Fig.1 Communication between the FPGA and TV decoder (orange blocks) and our added design (white blocks)
As it can be seen in the figure above,
the data obtained from the YUV4:2:2 to 4:4:4 block is used in the implementation of our system. The output of this block provides the necessary YCbCr color values to perform pixel processing for the skin detection algorithm. We also generate images using M10k block and random generator modules whose activity is controlled by the game control unit or state machine. In addition, information from the skin detection algorithm is taken by the game control unit to send commands/flags to other modules like the one in charge of printing the current score on the screen. All these modules need to send data to the YCbCr to RGB module at the end in order to display the necessary information on the VGA screen. Figure 1 above summarizes the whole system. Details on how these modules work are provided in the following sections.
As mentioned earlier, the DE1-SoC board is equipped with an TV decoder chip (ADV7180 from Analog Device). The ADV7180 automatically detects and converts a standard analog baseband television signal, which in our case is an NTSC (National Television Standard Committe) signal into 4:2:2 component video data.
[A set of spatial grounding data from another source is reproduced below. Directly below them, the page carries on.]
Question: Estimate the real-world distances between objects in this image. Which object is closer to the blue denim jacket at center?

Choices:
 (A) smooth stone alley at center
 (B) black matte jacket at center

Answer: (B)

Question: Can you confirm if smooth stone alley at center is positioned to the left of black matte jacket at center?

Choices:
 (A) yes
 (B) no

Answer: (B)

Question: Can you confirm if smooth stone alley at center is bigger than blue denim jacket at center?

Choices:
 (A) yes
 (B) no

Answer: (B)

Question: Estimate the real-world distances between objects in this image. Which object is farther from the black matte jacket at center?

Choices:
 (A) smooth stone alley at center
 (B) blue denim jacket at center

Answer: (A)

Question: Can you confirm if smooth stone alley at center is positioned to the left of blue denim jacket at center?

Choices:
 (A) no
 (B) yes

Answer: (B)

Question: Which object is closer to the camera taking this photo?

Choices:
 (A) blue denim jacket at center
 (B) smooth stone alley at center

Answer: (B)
The TV decoders is compatible with various types of video devices. Given the capabilities of the DE1-SoC board, the registers in the TV decoder can be accessed by the Cyclone V SoC FPGA or the High Performance System (HPS). This is set through I2C communication protocol between the video decoder and the target device. For our project, the FPGA side of the board accesses the TV decoder and performs all the hardware processing. Figure 2 below illustrates the connections between the FPGA and the TV decoder. Please see the device datasheet here for more details.
Fig.2 Communication between the FPGA and TV decoder
A VGA controller generates the synchronization signals and outputs data pixels serially to display the desired information on the VGA screen. A VGA port has five active signals, including the horizontal and vertical signals, vsync and hsync, and three video signals for the red, green and blue beams, as shown below. It is physically connected to a 15-pin D-USB connector
on the DE1-SoC board, which is populated for VGA output. The signals are generated directly from the Cycle SoC FPGA. A 10-bit Digital-to-Analog converter (ADV7123) converts the digital signal to analog to represent and display the fundamental colors (red, green and blue) on a VGA screen. Figure 3 illustrates the connections between the FPGA and the VGA module.
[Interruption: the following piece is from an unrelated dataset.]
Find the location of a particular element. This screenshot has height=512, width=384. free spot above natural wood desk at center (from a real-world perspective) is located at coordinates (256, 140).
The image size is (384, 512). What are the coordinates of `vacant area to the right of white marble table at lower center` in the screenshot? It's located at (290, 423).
Fig.3 Signals/communication between the FPGA and VGA module
A vga_sync circuit generates the timing and synchornization signals. The vsync and hsync signals are connected to the VGA port to control the horizontal and vertical scans of the monitor. The two signals are decoded from the internal counters, whose outpus are the relative positions of the scans, which essentially specify the location of the current pixel. The hsync signal specifies the required time to traverse (scan) the entire screen, as illustrated in Figure 4 below (left). With a 27-MHz clock (pixel rate), 27 million pixels are processed in a second. During the vertical scan, the pixel cursor moves from top to bottom, and then returns to the top. This corresponds to the time required to refresh the entire screen. The time unit of the movement is represented in terms of horizontal scan lines. A timining diagram is shown below for the a horizontal and vertical scans.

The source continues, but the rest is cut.